INPUT FOR THIS TASK =
--- START ---

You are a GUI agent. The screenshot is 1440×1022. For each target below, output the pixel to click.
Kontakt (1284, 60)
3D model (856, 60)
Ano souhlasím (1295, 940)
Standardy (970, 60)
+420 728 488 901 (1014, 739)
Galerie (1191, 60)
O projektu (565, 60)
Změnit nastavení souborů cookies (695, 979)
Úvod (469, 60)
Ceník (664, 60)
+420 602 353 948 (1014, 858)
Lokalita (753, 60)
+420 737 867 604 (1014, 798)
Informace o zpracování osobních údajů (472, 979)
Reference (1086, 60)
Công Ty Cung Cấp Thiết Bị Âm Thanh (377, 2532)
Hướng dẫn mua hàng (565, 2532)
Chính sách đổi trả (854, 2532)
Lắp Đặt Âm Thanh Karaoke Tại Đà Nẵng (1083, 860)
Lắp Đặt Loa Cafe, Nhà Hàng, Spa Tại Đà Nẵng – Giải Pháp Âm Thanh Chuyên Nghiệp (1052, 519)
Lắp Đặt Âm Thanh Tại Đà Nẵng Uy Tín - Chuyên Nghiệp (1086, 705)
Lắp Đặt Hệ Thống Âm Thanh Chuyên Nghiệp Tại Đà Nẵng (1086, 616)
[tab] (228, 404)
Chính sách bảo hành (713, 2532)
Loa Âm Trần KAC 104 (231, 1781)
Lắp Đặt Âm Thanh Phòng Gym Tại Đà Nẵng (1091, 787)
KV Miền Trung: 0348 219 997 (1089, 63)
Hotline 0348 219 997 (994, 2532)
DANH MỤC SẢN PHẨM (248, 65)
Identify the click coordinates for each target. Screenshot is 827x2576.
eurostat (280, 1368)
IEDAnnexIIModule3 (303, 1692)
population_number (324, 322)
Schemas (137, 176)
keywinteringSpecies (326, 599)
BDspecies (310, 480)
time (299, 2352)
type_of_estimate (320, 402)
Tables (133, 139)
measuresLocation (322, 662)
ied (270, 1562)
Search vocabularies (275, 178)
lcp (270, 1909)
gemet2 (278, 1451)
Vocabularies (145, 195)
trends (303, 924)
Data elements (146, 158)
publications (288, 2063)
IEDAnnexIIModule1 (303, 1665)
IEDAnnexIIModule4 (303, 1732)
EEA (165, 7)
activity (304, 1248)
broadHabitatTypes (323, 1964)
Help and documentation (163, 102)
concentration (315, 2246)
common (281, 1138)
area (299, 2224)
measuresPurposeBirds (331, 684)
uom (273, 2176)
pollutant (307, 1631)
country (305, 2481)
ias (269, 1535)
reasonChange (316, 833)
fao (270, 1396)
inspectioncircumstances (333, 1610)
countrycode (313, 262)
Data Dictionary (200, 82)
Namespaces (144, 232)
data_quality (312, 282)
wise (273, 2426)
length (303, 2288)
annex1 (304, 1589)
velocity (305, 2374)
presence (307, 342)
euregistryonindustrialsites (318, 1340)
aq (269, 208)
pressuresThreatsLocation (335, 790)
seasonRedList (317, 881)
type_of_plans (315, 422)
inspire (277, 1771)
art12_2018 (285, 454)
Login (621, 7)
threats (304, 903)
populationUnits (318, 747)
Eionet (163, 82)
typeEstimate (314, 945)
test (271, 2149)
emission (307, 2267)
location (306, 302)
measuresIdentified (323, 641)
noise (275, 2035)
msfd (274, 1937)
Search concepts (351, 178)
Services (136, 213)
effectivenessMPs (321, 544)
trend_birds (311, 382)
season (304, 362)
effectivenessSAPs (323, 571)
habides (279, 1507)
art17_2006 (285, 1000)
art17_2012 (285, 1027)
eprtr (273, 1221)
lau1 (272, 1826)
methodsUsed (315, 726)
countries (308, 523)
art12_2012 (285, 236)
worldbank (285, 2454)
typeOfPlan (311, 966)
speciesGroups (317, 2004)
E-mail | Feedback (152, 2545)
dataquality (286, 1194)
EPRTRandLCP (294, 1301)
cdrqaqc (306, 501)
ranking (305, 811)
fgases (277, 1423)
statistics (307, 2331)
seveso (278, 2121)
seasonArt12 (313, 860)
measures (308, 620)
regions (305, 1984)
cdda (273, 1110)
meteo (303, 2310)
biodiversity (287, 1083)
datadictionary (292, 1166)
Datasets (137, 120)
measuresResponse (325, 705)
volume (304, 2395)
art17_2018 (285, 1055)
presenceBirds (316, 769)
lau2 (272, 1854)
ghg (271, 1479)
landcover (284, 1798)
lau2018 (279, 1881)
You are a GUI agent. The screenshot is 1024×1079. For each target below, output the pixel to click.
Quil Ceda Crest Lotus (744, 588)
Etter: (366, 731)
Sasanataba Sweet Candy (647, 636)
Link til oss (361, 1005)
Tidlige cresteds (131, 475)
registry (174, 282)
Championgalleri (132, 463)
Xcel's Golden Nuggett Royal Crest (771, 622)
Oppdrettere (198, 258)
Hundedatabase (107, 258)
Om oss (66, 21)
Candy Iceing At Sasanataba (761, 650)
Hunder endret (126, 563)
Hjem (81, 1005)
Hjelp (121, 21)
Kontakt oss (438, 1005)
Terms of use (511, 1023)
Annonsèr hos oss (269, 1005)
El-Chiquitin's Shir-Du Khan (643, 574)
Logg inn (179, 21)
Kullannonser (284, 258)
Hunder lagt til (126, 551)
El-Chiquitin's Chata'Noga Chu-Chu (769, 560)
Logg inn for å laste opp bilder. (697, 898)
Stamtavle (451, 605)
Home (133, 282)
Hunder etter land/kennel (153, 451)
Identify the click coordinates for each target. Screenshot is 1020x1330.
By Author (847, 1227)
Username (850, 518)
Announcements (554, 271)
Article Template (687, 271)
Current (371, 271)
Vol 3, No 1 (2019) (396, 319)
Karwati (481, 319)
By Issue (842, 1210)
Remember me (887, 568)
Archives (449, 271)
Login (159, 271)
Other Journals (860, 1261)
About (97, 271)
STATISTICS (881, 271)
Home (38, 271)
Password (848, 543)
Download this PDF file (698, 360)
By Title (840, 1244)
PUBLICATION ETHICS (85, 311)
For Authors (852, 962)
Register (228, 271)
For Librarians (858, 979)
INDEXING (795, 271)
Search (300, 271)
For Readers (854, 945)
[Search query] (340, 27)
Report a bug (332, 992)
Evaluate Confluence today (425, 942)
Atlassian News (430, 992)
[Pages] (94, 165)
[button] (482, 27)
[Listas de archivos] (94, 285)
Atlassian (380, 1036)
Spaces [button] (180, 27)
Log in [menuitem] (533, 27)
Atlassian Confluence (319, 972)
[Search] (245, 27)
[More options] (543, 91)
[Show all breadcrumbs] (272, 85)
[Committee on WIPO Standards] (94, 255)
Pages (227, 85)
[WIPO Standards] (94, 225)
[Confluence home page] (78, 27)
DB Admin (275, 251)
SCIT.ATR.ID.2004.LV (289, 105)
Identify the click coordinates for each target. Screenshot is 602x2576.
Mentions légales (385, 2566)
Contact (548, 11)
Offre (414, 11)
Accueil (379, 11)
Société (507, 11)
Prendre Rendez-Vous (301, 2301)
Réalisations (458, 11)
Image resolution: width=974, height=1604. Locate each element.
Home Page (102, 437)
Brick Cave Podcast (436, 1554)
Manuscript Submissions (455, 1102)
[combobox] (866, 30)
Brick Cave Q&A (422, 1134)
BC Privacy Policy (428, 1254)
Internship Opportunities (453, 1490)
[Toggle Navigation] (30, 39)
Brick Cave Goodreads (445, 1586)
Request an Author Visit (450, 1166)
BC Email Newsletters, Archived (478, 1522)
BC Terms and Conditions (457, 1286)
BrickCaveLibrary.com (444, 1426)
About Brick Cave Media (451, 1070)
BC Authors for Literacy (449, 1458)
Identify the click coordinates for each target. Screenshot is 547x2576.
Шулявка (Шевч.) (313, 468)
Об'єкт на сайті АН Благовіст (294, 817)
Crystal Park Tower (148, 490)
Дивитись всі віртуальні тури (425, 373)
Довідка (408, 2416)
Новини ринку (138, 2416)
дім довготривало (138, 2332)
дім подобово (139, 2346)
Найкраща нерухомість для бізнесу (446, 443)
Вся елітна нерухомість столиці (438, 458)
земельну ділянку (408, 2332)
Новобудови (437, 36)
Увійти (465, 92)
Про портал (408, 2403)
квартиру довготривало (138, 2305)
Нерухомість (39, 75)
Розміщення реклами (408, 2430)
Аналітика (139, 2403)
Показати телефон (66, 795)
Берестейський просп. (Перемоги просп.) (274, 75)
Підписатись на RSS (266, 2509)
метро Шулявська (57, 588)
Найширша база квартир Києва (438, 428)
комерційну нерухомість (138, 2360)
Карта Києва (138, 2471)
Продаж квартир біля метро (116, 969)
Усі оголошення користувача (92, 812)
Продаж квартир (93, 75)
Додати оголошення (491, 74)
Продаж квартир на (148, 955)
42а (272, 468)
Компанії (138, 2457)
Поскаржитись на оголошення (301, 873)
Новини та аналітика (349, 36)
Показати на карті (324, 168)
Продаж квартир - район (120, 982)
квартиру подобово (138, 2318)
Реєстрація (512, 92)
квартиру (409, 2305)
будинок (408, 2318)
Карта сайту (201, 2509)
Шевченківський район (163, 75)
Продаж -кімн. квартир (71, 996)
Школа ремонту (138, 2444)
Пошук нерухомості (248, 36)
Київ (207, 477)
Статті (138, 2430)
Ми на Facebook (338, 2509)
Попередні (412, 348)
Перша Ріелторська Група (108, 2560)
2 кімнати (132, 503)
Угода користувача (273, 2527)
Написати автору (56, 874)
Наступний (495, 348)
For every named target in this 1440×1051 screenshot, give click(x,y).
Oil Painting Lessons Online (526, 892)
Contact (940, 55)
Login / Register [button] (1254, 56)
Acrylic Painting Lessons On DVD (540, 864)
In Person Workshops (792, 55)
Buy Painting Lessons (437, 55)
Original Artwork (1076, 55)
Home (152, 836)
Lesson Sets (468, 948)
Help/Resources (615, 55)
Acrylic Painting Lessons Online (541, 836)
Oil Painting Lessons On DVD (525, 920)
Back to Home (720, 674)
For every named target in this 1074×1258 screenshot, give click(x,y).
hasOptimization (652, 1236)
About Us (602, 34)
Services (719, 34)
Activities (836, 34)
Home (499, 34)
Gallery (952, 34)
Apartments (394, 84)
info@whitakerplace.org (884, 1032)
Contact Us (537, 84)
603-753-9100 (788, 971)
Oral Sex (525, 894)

--- END ---

TASK GOAL = Using the entries shown above, reproduce verbatim the lines from the line bearing "Home (152, 836)" to the line bearing "For every named target in this 1074×1258", inclusive.

RESPONSE TO THIS EXERCISE =
Home (152, 836)
Lesson Sets (468, 948)
Help/Resources (615, 55)
Acrylic Painting Lessons Online (541, 836)
Oil Painting Lessons On DVD (525, 920)
Back to Home (720, 674)
For every named target in this 1074×1258 screenshot, give click(x,y).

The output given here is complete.